Esta mañana he topado con unos versos de Yannis Ritsos que dicen “… que nuestro dolor, hasta el más insignificante, nos atormenta mucho más que el dolor del mundo entero.” Ha habido días en los que creí estar al límite. En los que pensaba que ojalá hubiera podido enseñarte a hacer video llamadas. Solo las hago por trabajo. Tú habrías conseguido la risa y la sonrisa habría sido un antídoto balsámico. Nos habríamos quejado juntos del mundo, con el humor áspero del Pirineo, con la esperanza sana del que sueña con regresar al monte. Te hubiera costado una barbaridad no poder subir, mochila y bastón arriba, lo sé. Pero te habría animado, como hago conmigo, diciendo que la montaña nos esperaba fuera, que su cielo aguardaba por nosotros. Y puede que hubiéramos quedado para pasear campo a través, aunque solo fuera a unos kilómetros de casa. Cerrando los ojos, habría parecido que estábamos más allá de la Cola de Caballo, y nos hubiera sanado ese dolor nuestro, como si sanara el dolor del mundo entero.

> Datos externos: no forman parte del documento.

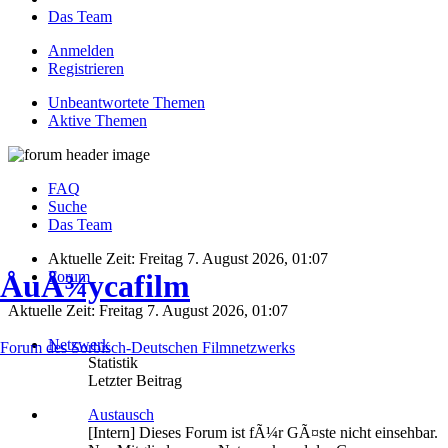
Das Team
Anmelden
Registrieren
Unbeantwortete Themen
Aktive Themen
FAQ
Suche
Das Team
Aktuelle Zeit: Freitag 7. August 2026, 01:07
Forum
ÅuÅ¾ycafilm
Aktuelle Zeit: Freitag 7. August 2026, 01:07
Netzwerk
Forum des Sorbisch-Deutschen Filmnetzwerks
Statistik
Letzter Beitrag
Austausch
[Intern] Dieses Forum ist fÃ¼r GÃ¤ste nicht einsehbar.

La desconfianza también hubiera sido compartida porque asentimos con la cabeza ante la frase de Claire Legendre, “salvarse una vez no vacuna contra los peligros venideros”. Cuestionarías incesantemente si ya se podía salir a la calle, hasta cuándo la protecciones, o si ya podíamos lanzarnos a la carretera. Preguntarías si ya podías acercarte a traernos lo recogido del tilo, el tomillo, las cerezas, los esquejes. Todo eso se ha perdido, no ha llegado, nunca lo habrá ya, aun sin pandemia de por medio. Porque esa “normalidad” de la que hablan, ya no existía antes, hace años la perdimos. Olalla Castro escribió, “porque amasar a diario distinto / implica aceptar que el pan sabe a otra cosa; / que los nombres que inventamos no nos sirven.” Esa “normalidad", ese nombre que inventamos no nos sirve. Ya no existía, no podremos inventarla ahora. El pan sabe a otra cosa.